Engineering Grafts for Joint Regeneration using Phenotypically Distinct Cartilaginous Microtissues

29 Jun 2022, 13:30
20m
Room: S4 A

Room: S4 A

Speaker

Kelly, Daniel (Trinity College Dublin)

Description

"Traditionally, tissue engineering strategies employ a “top-down” approach, where cells are randomly seeded in polymeric scaffolds or hydrogels. As a result, engineered tissues are often at best homogenous in composition, lacking the morphological or structural features of native tissues. Alternative “bottom-up” approaches, that leverage the self-organizing capacity of stem cells, have shown promise for engineering human tissues [1]. During early limb development stem cells aggregate and condensate before differentiating along a chondrogenic lineage. In fact, pellet culture, where mesenchymal stem cells (MSCs) are forced to aggregate using centrifugation, has been the standard culture system for initiation of stem cell chondrogenesis in vitro as it allows cell-cell interactions that are analogous to those that occur during pre-cartilage condensation during early joint development [2]. Therefore cellular aggregates, microtissues or organoids might represent promising biological building blocks for the engineering of functional tissues.

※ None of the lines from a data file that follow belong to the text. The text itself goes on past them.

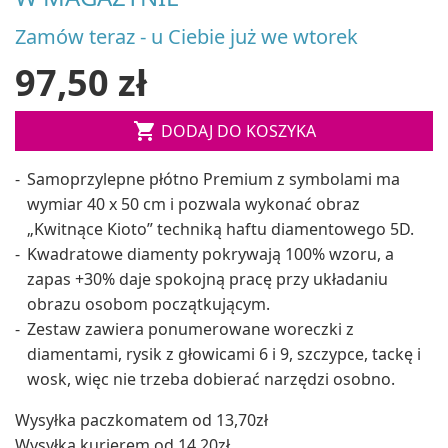
Zamów teraz - u Ciebie już we wtorek
97,50 zł

DODAJ DO KOSZYKA
Samoprzylepne płótno Premium z symbolami ma
wymiar 40 x 50 cm i pozwala wykonać obraz
„Kwitnące Kioto” techniką haftu diamentowego 5D.
Kwadratowe diamenty pokrywają 100% wzoru, a
zapas +30% daje spokojną pracę przy układaniu
obrazu osobom początkującym.
Zestaw zawiera ponumerowane woreczki z
diamentami, rysik z głowicami 6 i 9, szczypce, tackę i
wosk, więc nie trzeba dobierać narzędzi osobno.
Wysyłka paczkomatem od 13,70zł
Wysyłka kurierem od 14,20zł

This talk will describe how phenotypically distinct microtissues generated from stem/stromal cells can be integrated to engineer a biphasic osteochondral implant containing a biomimetic layer of engineered articular cartilage. The osseous region of this osteochondral graft was engineered using islands of hypertrophic cartilage microtissues capable of executing an endochondral programme, while the chondral region of the graft was formed by the self-organisation of early-cartilage microtissues into a unified and structurally organised tissue mimetic of native AC. Furthermore this talk will examine whether implantation of such an engineered plug into critically-sized caprine osteochondral defects can result in effective biological joint resurfacing and prevent the deleterious cascade of events that typically follow an untreated osteochondral injury.

REFERENCES
[1] Nichol, JW. et al. Soft Matter 5, 1312 (2009).
[2] Johnstone, B et al. Exp. Cell Res. 238, 265–272 (1998)."